- **WHAT THIS TASK INVOLVES**
The pictures must be left out, while the rest of the data is copied exactly.

Records excerpted from a collection:
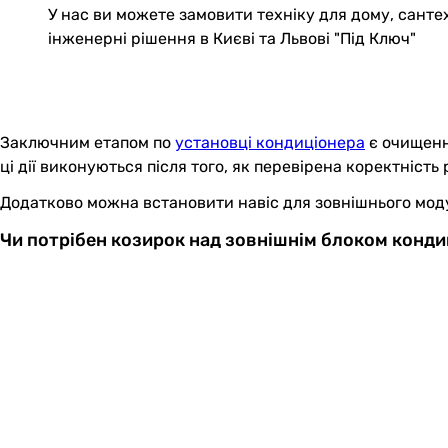
У нас ви можете замовити техніку для дому, санте
інженерні рішення в Києві та Львові "Під Ключ"
Заключним етапом по
установці кондиціонера
є очищення
ці дії виконуються після того, як перевірена коректність
Додатково можна встановити навіс для зовнішнього моду
Чи потрібен козирок над зовнішнім блоком конди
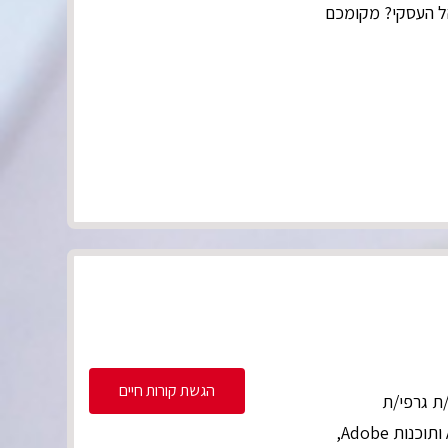
ל העסקי? מקומכם
הגשת קורות חיים
/ת גרפי/ת
התפקיד משלב יצירת תוכן ועיצוב דיגיטלי באמצעות כלי AI ותוכנות Adobe,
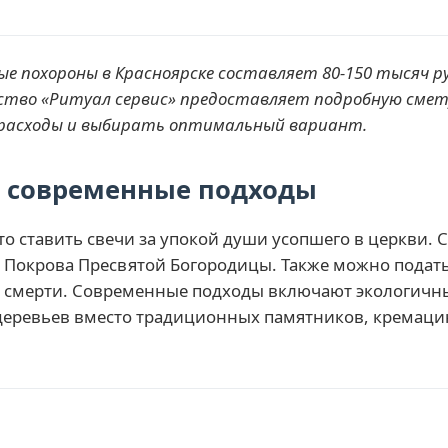
 похороны в Красноярске составляет 80-150 тысяч ру
тво «Ритуал сервис» предоставляет подробную смету 
расходы и выбирать оптимальный вариант.
и современные подходы
о ставить свечи за упокой души усопшего в церкви. 
 Покрова Пресвятой Богородицы. Также можно подать
ну смерти. Современные подходы включают экологич
 деревьев вместо традиционных памятников, крема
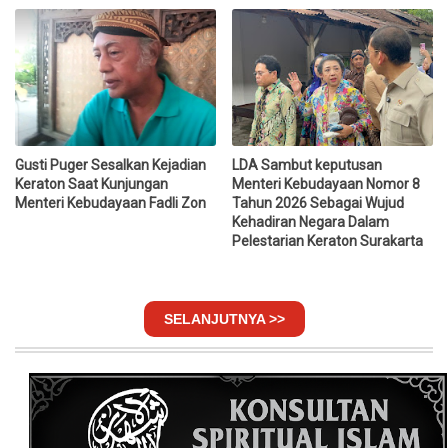
Gusti Puger Sesalkan Kejadian
LDA Sambut keputusan
Keraton Saat Kunjungan
Menteri Kebudayaan Nomor 8
Menteri Kebudayaan Fadli Zon
Tahun 2026 Sebagai Wujud
Kehadiran Negara Dalam
Pelestarian Keraton Surakarta
SELANJUTNYA >>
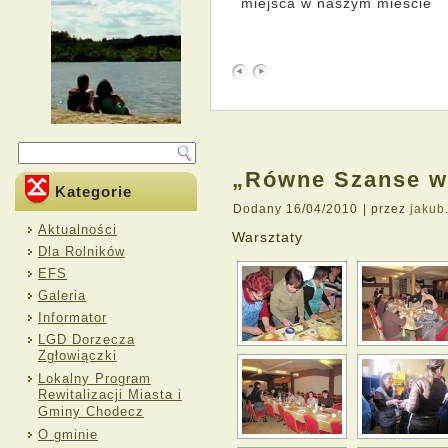
miejsca w naszym mieście
„Równe Szanse w
Kategorie
Dodany
16/04/2010
|
przez
jakub
Aktualności
Warsztaty
Dla Rolników
EFS
Galeria
Informator
LGD Dorzecza
Zgłowiączki
Lokalny Program
Rewitalizacji Miasta i
Gminy Chodecz
O gminie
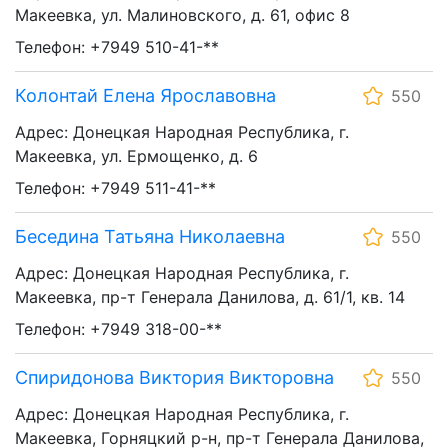
Макеевка, ул. Малиновского, д. 61, офис 8
Телефон: +7949 510-41-**
Колонтай Елена Ярославовна
550
Адрес: Донецкая Народная Республика, г.
Макеевка, ул. Ермощенко, д. 6
Телефон: +7949 511-41-**
Беседина Татьяна Николаевна
550
Адрес: Донецкая Народная Республика, г.
Макеевка, пр-т Генерала Данилова, д. 61/1, кв. 14
Телефон: +7949 318-00-**
Спиридонова Виктория Викторовна
550
Адрес: Донецкая Народная Республика, г.
Макеевка, Горняцкий р-н, пр-т Генерала Данилова,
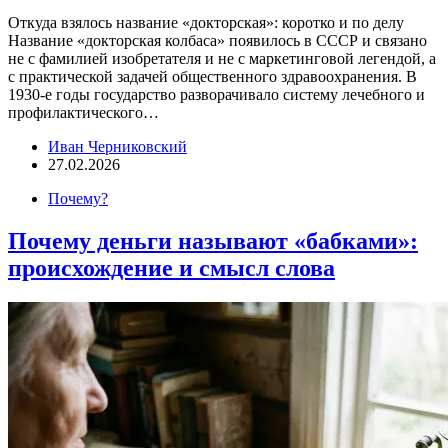
Откуда взялось название «докторская»: коротко и по делу
Название «докторская колбаса» появилось в СССР и связано
не с фамилией изобретателя и не с маркетинговой легендой, а
с практической задачей общественного здравоохранения. В
1930-е годы государство разворачивало систему лечебного и
профилактического…
Иван Черниковский
27.02.2026
Почему?
Почему деньги называют «бабками»:
происхождение и смысл слова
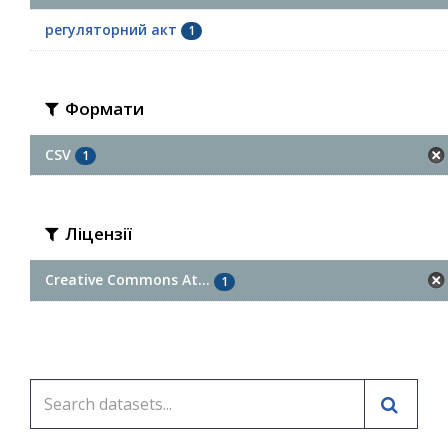
регуляторний акт
1
Формати
CSV
1
Ліцензії
Creative Commons At...
1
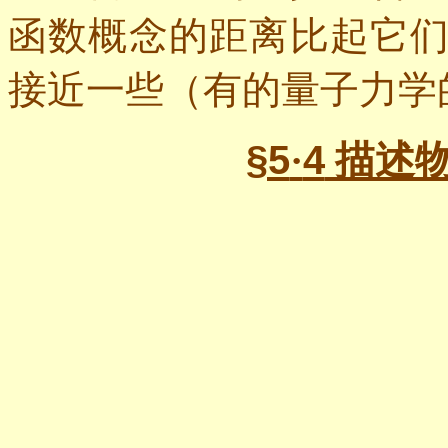
函数概念的距离比起它
接近一些（有的量子力学
§5
·
4
描述物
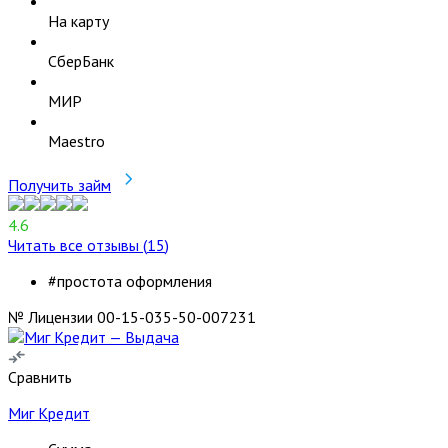
На карту
СберБанк
МИР
Maestro
Получить займ
4.6
Читать все отзывы (
15
)
#простота оформления
№ Лицензии 00-15-035-50-007231
Сравнить
Миг Кредит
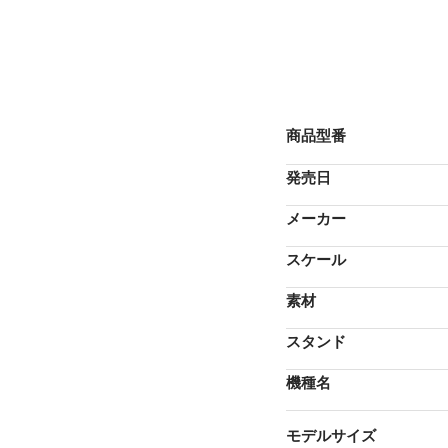
商品型番
発売日
メーカー
スケール
素材
スタンド
機種名
モデルサイズ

- **RESULT OF THIS TASK**
У нас ви можете замовити техніку для дому, санте
інженерні рішення в Києві та Львові "Під Ключ"
Заключним етапом по
установці кондиціонера
є очищення
ці дії виконуються після того, як перевірена коректність
Додатково можна встановити навіс для зовнішнього моду
Чи потрібен козирок над зовнішнім блоком конди
ל העסקי? מקומכם
הגשת קורות חיים
/ת גרפי/ת
התפקיד משלב יצירת תוכן ועיצוב דיגיטלי באמצעות כלי AI ותוכנות Adobe,
 похороны в Красноярске составляет 80-150 тысяч ру
тво «Ритуал сервис» предоставляет подробную смету 
расходы и выбирать оптимальный вариант.
и современные подходы
о ставить свечи за упокой души усопшего в церкви. 
 Покрова Пресвятой Богородицы. Также можно подать
ну смерти. Современные подходы включают экологич
 деревьев вместо традиционных памятников, крема
Gusti Puger Sesalkan Kejadian
LDA Sambut keputusan
Keraton Saat Kunjungan
Menteri Kebudayaan Nomor 8
Menteri Kebudayaan Fadli Zon
Tahun 2026 Sebagai Wujud
Kehadiran Negara Dalam
Pelestarian Keraton Surakarta
SELANJUTNYA >>
miejsca w naszym mieście
„Równe Szanse w
Kategorie
Dodany
16/04/2010
|
przez
jakub
Aktualności
Warsztaty
Dla Rolników
EFS
Galeria
Informator
LGD Dorzecza
Zgłowiączki
Lokalny Program
Rewitalizacji Miasta i
Gminy Chodecz
O gminie
Макеевка, ул. Малиновского, д. 61, офис 8
Телефон: +7949 510-41-**
Колонтай Елена Ярославовна
550
Адрес: Донецкая Народная Республика, г.
Макеевка, ул. Ермощенко, д. 6
Телефон: +7949 511-41-**
Беседина Татьяна Николаевна
550
Адрес: Донецкая Народная Республика, г.
Макеевка, пр-т Генерала Данилова, д. 61/1, кв. 14
Телефон: +7949 318-00-**
Спиридонова Виктория Викторовна
550
Адрес: Донецкая Народная Республика, г.
Макеевка, Горняцкий р-н, пр-т Генерала Данилова,
Откуда взялось название «докторская»: коротко и по делу
Название «докторская колбаса» появилось в СССР и связано
не с фамилией изобретателя и не с маркетинговой легендой, а
с практической задачей общественного здравоохранения. В
1930-е годы государство разворачивало систему лечебного и
профилактического…
Иван Черниковский
27.02.2026
Почему?
Почему деньги называют «бабками»:
происхождение и смысл слова
регуляторний акт
1
Формати
CSV
1
Ліцензії
Creative Commons At...
1
函数概念的距离比起它
接近一些（有的量子力学
§5
·
4
描述物
На карту
СберБанк
МИР
Maestro
Получить займ
4.6
Читать все отзывы (
15
)
#простота оформления
№ Лицензии 00-15-035-50-007231
Сравнить
Миг Кредит
商品型番
発売日
メーカー
スケール
素材
スタンド
機種名
モデルサイズ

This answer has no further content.